33. Pablo y Rosa. La Profecía

Carita de modosa, con las manos en el regazo.

– Lo que dice el Ayo, ¿es santa palabra?, -preguntó, aunque sabía la respuesta.

– Siempre, -y ella lo comentó sin la más mínima sombra de duda.

– Me cae bien tu abuelo, -afirmó Pablo, y era cierto.

– El Ayo es el mejor del mundo.

Puso una cara que hubiera deseado que se la pusiera a él.

– No lo dudo.

“Las babas, Pablo, las babas”, pensó durante unos instantes en los que creyó que era cierto.

– Ni tú, ni nadie que lo conozca.

Ya sacaba el genio.

– Y tú, ¿qué te cuentas?, -le preguntó, quería saber más de ella.

– Poco, hoy no nos han dejado ir al puesto, era en un pueblo, y la tía ni nos ha despertado, el Ayo nos pidió que nos quedáramos en casa.

Algunas veces parecía una niña pequeña.

– Os levantáis temprano, ¿no?

Pablo la miró, se derretía solo con verla.

– A las cuatro o las cinco, depende de donde vayamos.

Empezó a mover las manos, parecía que se le iban a salir.

Tenemos que montar el puesto, poner las prendas que se vean bonitas, sino no se venden, y dejarlo todo preparado para las nueve de la mañana.

– ¿Todos los días?, -preguntó Pablo extrañado.

– Si no llueve, sí.

Lo afirmó sin lugar a dudas.

– ¿Sábados y domingos?

 ¿Ni fin de semana iban a tener?

– Sí, son los mejores días, -asintió con la cabeza, como preguntándole a Pablo si era tonto.

– ¿Desde cuándo lo haces?

– Desde siempre, -suspiró Rosa.

– Tiene que ser agotador, -le respondió Pablo.

– Cansa, pero es muy bonito.

Rosa puso unos ojos soñadores, y Pablo vio lo que ella le estaba describiendo.

– Mientras pones el puesto ves amanecer y se te pone la carne de piel de gallina, el aire se calma, y durante un momento estás en el cielo, no en el mercadillo, y mi prima Ange, es como mi hermana, un regalo, más que una hermana, la que no tengo, pero creo que así querría a mi hermana si tuviera una.

              Las babas se le caían a Pablo, pero seguía en su papel.

– ¿Y tus padres?

Se le escapó, pero ya estaba dicho.

              Agachó la cabeza, e inmediatamente se arrepintió de haberle hecho la pregunta.

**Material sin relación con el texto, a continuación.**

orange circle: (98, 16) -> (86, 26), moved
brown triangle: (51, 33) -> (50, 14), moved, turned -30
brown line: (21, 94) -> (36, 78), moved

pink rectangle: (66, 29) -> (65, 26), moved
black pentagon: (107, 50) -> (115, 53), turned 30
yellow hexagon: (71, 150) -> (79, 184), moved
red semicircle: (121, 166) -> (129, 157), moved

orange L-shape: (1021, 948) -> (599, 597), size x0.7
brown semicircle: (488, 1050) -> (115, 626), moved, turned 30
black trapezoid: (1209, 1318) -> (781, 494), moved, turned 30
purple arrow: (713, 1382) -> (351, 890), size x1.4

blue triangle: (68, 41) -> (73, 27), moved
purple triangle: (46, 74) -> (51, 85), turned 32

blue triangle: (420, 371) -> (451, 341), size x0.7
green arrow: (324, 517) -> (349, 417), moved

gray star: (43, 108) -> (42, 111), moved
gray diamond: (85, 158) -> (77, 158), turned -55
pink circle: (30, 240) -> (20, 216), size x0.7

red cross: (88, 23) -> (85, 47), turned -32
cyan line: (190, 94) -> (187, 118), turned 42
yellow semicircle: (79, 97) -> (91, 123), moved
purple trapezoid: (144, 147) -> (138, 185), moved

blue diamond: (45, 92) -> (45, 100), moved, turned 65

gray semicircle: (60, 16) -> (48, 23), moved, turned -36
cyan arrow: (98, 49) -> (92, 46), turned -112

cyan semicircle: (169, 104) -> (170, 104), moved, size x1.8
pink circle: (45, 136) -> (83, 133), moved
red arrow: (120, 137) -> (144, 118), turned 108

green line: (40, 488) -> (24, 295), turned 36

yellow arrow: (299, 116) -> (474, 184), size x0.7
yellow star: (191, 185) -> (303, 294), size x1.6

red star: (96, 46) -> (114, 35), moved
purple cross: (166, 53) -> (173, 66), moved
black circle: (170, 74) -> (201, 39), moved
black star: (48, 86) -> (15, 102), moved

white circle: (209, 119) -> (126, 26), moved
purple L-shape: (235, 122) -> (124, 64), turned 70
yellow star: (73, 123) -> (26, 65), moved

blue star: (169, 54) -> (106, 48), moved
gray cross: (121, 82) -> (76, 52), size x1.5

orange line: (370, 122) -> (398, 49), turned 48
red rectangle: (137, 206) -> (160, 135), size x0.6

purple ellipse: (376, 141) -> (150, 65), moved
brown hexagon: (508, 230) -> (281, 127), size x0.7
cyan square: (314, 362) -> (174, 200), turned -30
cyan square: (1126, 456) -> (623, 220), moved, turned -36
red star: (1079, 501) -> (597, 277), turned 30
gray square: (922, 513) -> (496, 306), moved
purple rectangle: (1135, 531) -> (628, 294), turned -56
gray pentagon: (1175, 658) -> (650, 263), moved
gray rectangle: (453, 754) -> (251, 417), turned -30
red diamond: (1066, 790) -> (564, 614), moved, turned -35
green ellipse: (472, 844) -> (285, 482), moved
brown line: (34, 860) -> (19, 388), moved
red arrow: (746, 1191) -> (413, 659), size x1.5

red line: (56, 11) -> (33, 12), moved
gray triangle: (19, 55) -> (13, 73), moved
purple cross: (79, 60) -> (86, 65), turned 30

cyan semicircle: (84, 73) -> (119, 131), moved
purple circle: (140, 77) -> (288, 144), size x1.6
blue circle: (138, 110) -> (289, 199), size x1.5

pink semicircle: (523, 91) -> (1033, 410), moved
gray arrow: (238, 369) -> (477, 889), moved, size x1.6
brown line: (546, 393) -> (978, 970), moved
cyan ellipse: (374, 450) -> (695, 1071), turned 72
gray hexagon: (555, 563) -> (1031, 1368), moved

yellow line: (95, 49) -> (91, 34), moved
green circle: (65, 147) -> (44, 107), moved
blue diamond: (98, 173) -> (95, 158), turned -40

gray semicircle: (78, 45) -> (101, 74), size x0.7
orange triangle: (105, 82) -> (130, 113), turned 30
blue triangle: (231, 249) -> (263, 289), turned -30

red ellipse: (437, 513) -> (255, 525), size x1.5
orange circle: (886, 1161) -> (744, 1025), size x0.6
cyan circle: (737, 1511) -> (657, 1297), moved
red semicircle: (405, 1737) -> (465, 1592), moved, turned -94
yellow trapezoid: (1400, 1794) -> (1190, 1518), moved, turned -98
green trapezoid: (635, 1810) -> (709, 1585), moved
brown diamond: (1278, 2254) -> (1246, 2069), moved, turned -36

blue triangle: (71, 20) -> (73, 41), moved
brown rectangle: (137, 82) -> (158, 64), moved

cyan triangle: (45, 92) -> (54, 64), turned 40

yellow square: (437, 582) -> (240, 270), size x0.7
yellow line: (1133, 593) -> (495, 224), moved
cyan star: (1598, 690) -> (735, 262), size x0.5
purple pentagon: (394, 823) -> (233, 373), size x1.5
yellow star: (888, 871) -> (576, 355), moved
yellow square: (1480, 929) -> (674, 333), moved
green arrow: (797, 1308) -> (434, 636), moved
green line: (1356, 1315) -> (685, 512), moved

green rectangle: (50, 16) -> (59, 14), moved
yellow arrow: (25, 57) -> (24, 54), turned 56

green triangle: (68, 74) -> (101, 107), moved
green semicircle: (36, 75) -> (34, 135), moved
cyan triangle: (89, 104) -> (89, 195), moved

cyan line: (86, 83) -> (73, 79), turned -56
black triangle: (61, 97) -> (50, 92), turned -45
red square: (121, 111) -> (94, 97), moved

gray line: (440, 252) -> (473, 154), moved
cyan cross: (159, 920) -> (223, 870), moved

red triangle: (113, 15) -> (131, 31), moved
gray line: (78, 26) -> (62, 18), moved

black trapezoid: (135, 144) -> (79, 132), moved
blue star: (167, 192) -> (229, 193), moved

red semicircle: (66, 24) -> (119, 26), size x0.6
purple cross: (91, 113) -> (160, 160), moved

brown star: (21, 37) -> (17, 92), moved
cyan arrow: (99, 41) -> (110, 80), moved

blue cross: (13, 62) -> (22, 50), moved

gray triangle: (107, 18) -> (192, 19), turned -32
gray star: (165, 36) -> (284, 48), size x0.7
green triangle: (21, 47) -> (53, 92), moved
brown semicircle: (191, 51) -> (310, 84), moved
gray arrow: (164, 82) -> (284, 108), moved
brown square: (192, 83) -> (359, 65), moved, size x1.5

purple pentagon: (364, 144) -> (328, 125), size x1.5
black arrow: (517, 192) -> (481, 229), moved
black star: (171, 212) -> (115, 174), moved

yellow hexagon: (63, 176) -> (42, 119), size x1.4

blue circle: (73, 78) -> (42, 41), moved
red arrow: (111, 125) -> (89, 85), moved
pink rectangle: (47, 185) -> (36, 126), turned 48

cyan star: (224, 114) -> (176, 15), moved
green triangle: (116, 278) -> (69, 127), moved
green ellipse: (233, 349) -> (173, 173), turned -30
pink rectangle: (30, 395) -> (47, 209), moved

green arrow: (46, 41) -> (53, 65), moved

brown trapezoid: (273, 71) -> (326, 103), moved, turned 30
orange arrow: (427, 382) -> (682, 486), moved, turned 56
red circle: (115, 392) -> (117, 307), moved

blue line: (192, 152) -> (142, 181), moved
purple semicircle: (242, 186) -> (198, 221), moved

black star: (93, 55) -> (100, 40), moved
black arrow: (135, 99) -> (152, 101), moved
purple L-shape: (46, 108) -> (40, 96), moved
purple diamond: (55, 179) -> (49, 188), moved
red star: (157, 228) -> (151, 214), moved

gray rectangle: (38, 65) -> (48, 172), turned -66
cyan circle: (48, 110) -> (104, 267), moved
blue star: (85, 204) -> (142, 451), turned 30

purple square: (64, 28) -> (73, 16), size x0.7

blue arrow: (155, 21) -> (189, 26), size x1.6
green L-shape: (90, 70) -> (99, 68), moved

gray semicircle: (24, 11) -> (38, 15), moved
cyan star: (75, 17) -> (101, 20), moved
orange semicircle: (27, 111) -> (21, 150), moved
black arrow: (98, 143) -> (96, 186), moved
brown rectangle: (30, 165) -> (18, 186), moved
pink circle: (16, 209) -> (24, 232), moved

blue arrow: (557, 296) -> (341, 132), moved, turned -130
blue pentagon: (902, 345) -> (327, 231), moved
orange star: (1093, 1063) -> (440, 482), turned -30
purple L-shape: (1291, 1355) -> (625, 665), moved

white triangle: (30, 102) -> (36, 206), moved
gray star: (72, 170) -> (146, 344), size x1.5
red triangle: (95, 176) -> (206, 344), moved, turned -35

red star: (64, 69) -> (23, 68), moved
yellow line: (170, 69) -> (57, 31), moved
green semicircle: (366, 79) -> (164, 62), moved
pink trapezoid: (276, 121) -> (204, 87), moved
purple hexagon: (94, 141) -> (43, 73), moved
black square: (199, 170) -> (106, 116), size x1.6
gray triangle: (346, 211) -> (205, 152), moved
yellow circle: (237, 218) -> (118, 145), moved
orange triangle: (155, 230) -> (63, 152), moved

– Lo siento si he preguntado algo que no debía.

Se disculpó de corazón.

– No, no, no tengo padre, y mi madre se murió cuando yo vine, el único padre que conozco es al Ayo, y a mis tíos que me han criado.

Rosita agachó los ojos, y la luz se apagó.

– Lo siento.

Y lo sentía realmente.

– No, no lo sientas, es así, es la verdad.

Lo miró con ojos lánguidos.

              Durante un instante Pablo sintió la necesidad de abrazarla, de protegerla, de impedir que cualquier mal momento pasara por su linda cabeza.

– Pero estoy bien, me gustaría haber conocido a mi madre, pero Dios la quería más que yo, y le doy gracias por tener al Ayo, y que me lleve a mí antes que a él.

– No digas eso, mujer, tu abuelo me parece que es de tronco de roble, como decimos en mi tierra, fuerte como un caballo.

              Levantó la cara y sus ojos se fijaron en los suyos, casi perdió la cabeza.

– ¿Y tú?

Le preguntó mirándolo fijamente.

– Yo…

Pablo tardó una eternidad en poder responder a su pregunta, estaba embobado.

– ¿Lo que haces te gusta?

Se quedó esperando su respuesta, como si le importara mucho.

– Todavía no te lo puedo asegurar, llevo una semana de Inspector, pero…sí, me gusta y mucho. Me gusta proteger, no me gusta que le hagan daño a nadie.

Era la pura verdad.

– Yo desde luego me sentiría protegida por alguien como tú.

¡Que mirada!, ¡que resplandor el de sus azules ojos! Sintió la voz, “Nunca permitiría que te pasara algo malo mientras estuviera con él, y al decirlo se sintió tan seguro como del hecho de que se estaba enamorando.

              Otro largo silencio incómodo.